De Weaver spoke of how a new class of wealthy entrepreneurs backed by dirty money was “subtly” infiltrating Antwerp politics. “These criminals seek the company of respectable people, and then you can be unconsciously ensnared, or you can be lured, brought into making a deal with them,” he said. “No one is immune to it.”

A ship sails through the port of Antwerp Kenzo Triboillard/AFP via Getty Images

He sees the drug mafia as a bigger security threat than terrorism — a view shared by Justice Minister and Deputy Prime Minister Vincent van Quickenbone.

“Today, organized crime is the new terrorism … it’s a tough fight. Six years ago we had a terrorist attack in Brussels and it has the same intensity after that,” Van Quickenboen said in an interview, referring to the March 2016 suicide bombings in Brussels that killed 32 people.

Both Van Quickenbone and De Wever have police protection due to credible threats.

Meanwhile, across the border in the Netherlands, the mayors of the two largest cities, Amsterdam and Rotterdam, wrote to the Dutch government last year calling for tougher action against organized drug crime, warning that the problem had grown to mafia-like proportions, “weakening our democratic legal system.”

“We now see violence as a calculated display of power intent on undermining our democratic legal system,” the mayors wrote.

Jan Struij of the Dutch police union NPB even described the country as “a narco-state,” where drug crime is “rotting the pillars of society.” And the murders of lawyer Dirk Wiersum in 2019 and crime journalist Pieter RD de Vries in 2021 showed how untouchable gangs feel in the Netherlands.

A drug-sniffing dog sniffs fruit during customs control in Antwerp Valeria Mongel/AFP via Getty Images

Given all this, what is clear is that efforts to curb the problem have so far not been enough.

Antwerp is less than 50-kilometers from Brussels, the political and institutional center of the European Union. And the cash scandal for the unfolding “Catargate” effect has already shown how easily some politicians in the European Parliament can be swayed by bundles of cash.

Who says that organized crime will not seek influence in Brussels? Where does it stop?
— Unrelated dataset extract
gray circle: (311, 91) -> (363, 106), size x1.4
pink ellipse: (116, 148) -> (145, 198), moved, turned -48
The EU’s new Anti-Money Laundering Authority (AMLA) is a start — but what else is Brussels doing to prevent our democratic institutions from being undermined by industrial scale dirty money?

Yes, there is Europol, Eurojust and recently the European Public Prosecutor’s Office. But where is the bloc’s appetite for investigating major transnational crimes and money laundering? Cross-border policing and investigations are extremely expensive, labor-intensive and time-consuming for national police departments, and funding is already under pressure.
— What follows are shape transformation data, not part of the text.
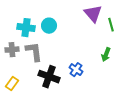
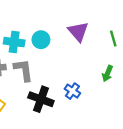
purple triangle: (93, 14) -> (78, 32), moved

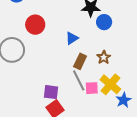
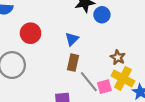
brown star: (104, 57) -> (118, 57), moved
brown rectangle: (80, 61) -> (73, 63), moved

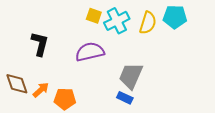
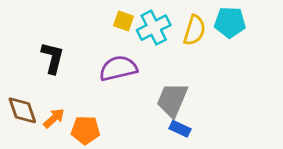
blue rectangle: (125, 98) -> (180, 129), moved

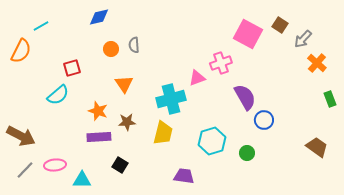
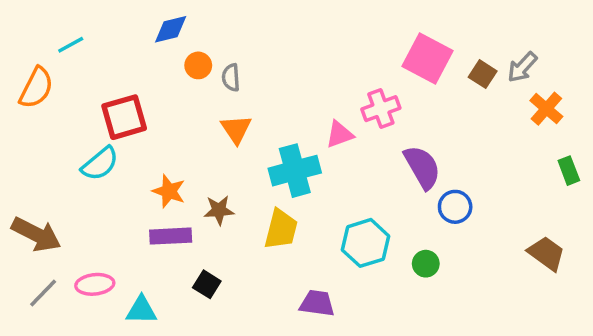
brown square: (280, 25) -> (483, 74), moved
orange circle: (111, 49) -> (198, 65), moved
red square: (72, 68) -> (124, 117), size x1.5
orange triangle: (124, 84) -> (236, 129), moved

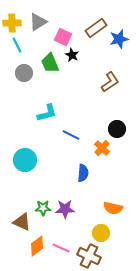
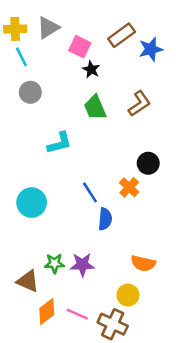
green trapezoid: (50, 63) -> (95, 108), moved
blue line: (71, 135) -> (90, 192), moved, turned 30

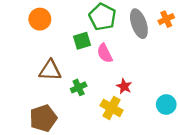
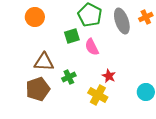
brown pentagon: (43, 118) -> (38, 89), moved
We have seen that EU cooperation against terrorism can pay off. Now is the time to get serious about the damage dirty money is doing to our democracy.

As a young crime reporter in Ireland in 1996, I had to cover the murder of my colleague, investigative journalist Veronica Guerin.

Irish media had been reporting on the growing power of the gangs and their police infiltration for years. Veronica’s murder was a wake-up call, and what unfolded was an extensive legal and criminal justice response, setting the gang back at least five years.

Western Europe as a whole now faces a threat that is no different. And how long can we turn a blind eye to the growing power of transnational crime rings?